The lights returned.
She stood.
The cutlery drawer snapped open by itself.
Inside, fresh silver spoons gleamed. Not ones she had ever seen in the hostel. They were pristine… and humming. Not vibrating, but singing — a slow note that seemed to burrow into her ears.
“We remember Ratna.”
Suddenly, every metal surface in the kitchen began reflecting not her face but three others — girls in old-stitched uniforms, twin braids, all staring directly at her, their mouths moving, but her reflection screaming silently.
Behind the echoes, a trickle of words emerged.
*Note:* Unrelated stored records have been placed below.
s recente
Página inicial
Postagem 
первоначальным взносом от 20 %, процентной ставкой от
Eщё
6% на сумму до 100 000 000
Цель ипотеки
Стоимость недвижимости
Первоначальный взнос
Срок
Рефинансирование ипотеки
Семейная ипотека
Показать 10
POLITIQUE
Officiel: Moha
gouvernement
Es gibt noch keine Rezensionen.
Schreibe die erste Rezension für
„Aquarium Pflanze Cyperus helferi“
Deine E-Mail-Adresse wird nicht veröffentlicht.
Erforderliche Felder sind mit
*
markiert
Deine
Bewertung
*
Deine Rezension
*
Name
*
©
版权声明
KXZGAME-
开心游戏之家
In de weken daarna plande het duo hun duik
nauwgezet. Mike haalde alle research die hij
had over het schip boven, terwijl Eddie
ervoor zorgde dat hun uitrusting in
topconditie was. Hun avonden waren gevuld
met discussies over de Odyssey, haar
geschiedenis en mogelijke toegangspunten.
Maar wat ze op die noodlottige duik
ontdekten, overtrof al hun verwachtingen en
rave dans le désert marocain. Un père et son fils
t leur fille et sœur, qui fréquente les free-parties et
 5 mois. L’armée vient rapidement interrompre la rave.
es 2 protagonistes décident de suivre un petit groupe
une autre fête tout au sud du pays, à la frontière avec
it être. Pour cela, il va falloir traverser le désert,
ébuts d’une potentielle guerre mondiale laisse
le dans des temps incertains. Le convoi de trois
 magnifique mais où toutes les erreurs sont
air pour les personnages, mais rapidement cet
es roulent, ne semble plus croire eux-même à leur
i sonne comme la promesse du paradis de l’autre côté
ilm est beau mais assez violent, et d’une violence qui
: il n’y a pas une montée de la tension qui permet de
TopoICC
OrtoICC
“She fed us lye, then buried us here. We were her rivals. She said the hostel was hers.”
Maitreyi ran.
She moved out the same week. She told only one girl — Pooja from Room 107, who liked ghost stories but didn’t laugh when told one. Pooja stayed back to check.
That was six weeks ago.
Pooja vanished without taking her phone or charger. All she left behind was one silver spoon placed delicately on Maitreyi’s pillow.
The kitchen’s now padlocked, but some say if you stand outside it at 2:13 AM and hum a tune in monotone, the utensils inside will hum back… in three-part harmony.
And occasionally, in the reflection of the microwave’s steel cover, Ratna still checks her hair — waiting, perhaps, for one more roommate to remember.